Opening with a wild, animalistic screech High Tide shows us some masterful pacing, with pregnant poses descending into some heavy breakdowns. Scatter The Herd caught me by surprise, with its epic lyrics about battlefields and melodic guitars almost venturing into the realm of power metal. We’re firmly back in metalcore territory with Concrete Fist a super-heavy chugging track. To close the record in epic style, The Fallen Pillars, gives us something of a ballad, with some laconic vocals thrown in with some emotive screams. The final warbling tones of the guitar fade out with some soft chords truly make this fitting as the grand finale of the record.

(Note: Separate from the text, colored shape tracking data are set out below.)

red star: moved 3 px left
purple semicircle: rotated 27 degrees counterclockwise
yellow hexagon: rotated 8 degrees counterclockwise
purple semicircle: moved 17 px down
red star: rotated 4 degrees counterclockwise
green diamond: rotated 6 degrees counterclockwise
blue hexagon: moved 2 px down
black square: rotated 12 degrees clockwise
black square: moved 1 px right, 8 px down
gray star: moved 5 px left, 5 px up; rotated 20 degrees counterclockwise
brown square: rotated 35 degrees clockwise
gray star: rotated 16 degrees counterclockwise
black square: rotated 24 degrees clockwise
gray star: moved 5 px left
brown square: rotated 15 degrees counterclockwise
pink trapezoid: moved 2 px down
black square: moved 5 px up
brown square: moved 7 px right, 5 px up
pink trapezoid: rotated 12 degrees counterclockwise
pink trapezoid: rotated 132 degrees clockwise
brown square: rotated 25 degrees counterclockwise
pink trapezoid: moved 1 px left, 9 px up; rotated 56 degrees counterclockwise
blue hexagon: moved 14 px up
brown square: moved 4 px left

This is a distinctly nostalgic album but for two different genres. The hardcore and metalcore elements jostle for attention making it a little hard to pin down what exactly should be nostalgic for. Maybe I may be caught reminiscing about my adolescence, since the theatrical riffs and the half-shouted, half- screeched vocals were some of the things I enjoyed the most as an angsty teen. I can tell from the energy this band conveys that they would be a top-tier entertainment live, perfect for a rowdy mosh and sing-along.

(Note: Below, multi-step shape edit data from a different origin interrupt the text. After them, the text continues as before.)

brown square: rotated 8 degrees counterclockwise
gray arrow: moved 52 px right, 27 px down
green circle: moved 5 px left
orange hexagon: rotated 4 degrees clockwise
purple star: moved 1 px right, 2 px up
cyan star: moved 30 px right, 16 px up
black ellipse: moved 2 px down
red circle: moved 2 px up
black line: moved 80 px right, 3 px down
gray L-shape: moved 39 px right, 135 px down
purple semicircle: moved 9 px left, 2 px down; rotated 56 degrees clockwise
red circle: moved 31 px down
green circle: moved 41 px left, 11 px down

If it wasn’t for the final track, The Fallen Pillars which broke the same, relentless rhythm of every track before it, this record risked melding into a series of angry, non-distinct tracks.  However, the hints of versatility and experimentation can be seen throughout and I wonder if the aggression and energy which this band delivers well (a little too well maybe?) would have been more impactful with some softer elements to contrast it against.

Nevertheless, a fun and energetic debut, and I hope soon to be able to experience it live.